Collected data
+--
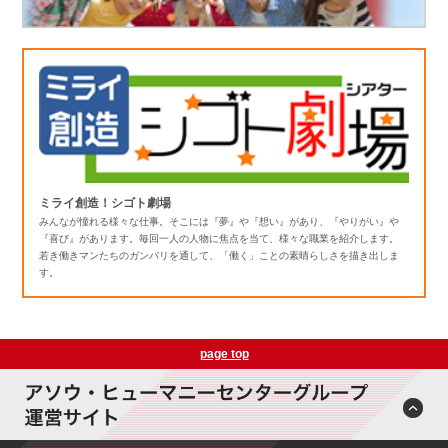
ミライ創造！シゴト劇場
みんなが憧れる様々な仕事。そこには『夢』や『想い』があり、『やりがい』や
『喜び』があります。毎回一人の人物に焦点を当て、様々な職業を紹介します。
若き働きマンたちのガンバリを通して、「働く」ことの素晴らしさを描き出しま
す。
page top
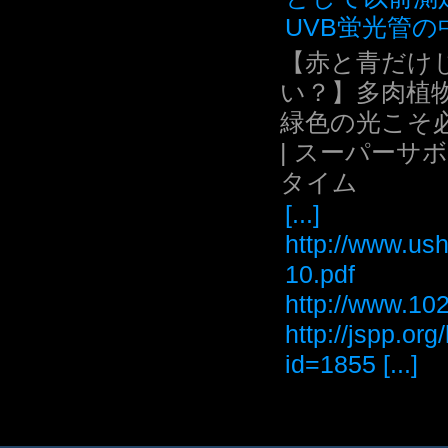
UVB蛍光管の中.
【赤と青だけ
い？】多肉植
緑色の光こそ
| スーパーサ
タイム
[...]
http://www.ush
10.pdf
http://www
http://jspp.or
id=1855 [...]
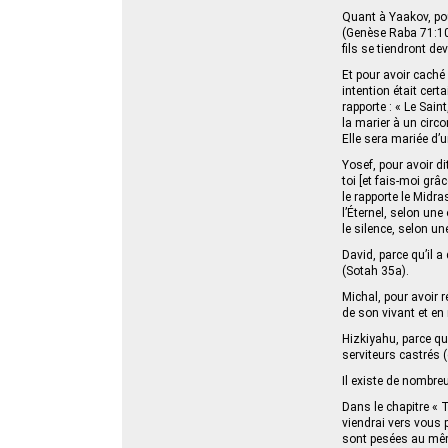
Quant à Yaakov, pou
(Genèse Raba 71:10) 
fils se tiendront dev
Et pour avoir caché
intention était cer
rapporte : « Le Saint
la marier à un circo
Elle sera mariée d’u
Yosef, pour avoir d
toi [et fais-moi gr
le rapporte le Mid
l’Éternel, selon une
le silence, selon u
David, parce qu’il a
(Sotah 35a).
Michal, pour avoir r
de son vivant et e
Hizkiyahu, parce qu’
serviteurs castrés 
Il existe de nombre
Dans le chapitre « 
viendrai vers vous 
sont pesées au même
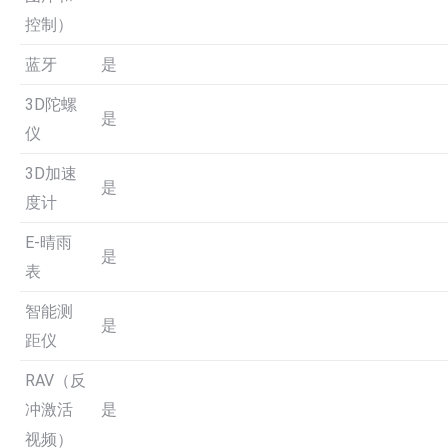
控制）
蓝牙
是
3D陀螺
是
仪
3D加速
是
度计
E-晴雨
是
表
智能测
是
距仪
RAV（反
是
冲激活
视频）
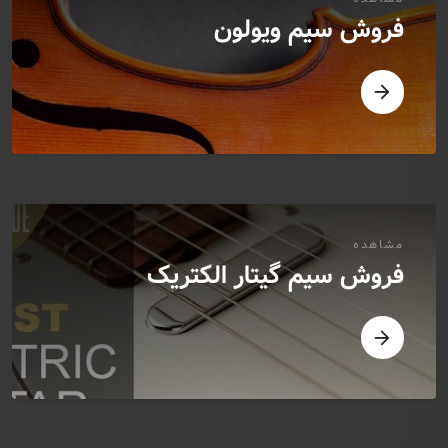
فروش سیم ویولون
مشاهده
فروش سیم گیتار الکتریک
+--
■ **EXERCISE**
Leave out the pictures and copy exactly the lines from the one with "sont pesées au même" through the last line of the records above.

■ **RESULT OF THE TASK**
sont pesées au même
控制）
蓝牙
是
3D陀螺
是
仪
3D加速
是
度计
E-晴雨
是
表
智能测
是
距仪
RAV（反
是
冲激活
视频）
فروش سیم ویولون
مشاهده
فروش سیم گیتار الکتریک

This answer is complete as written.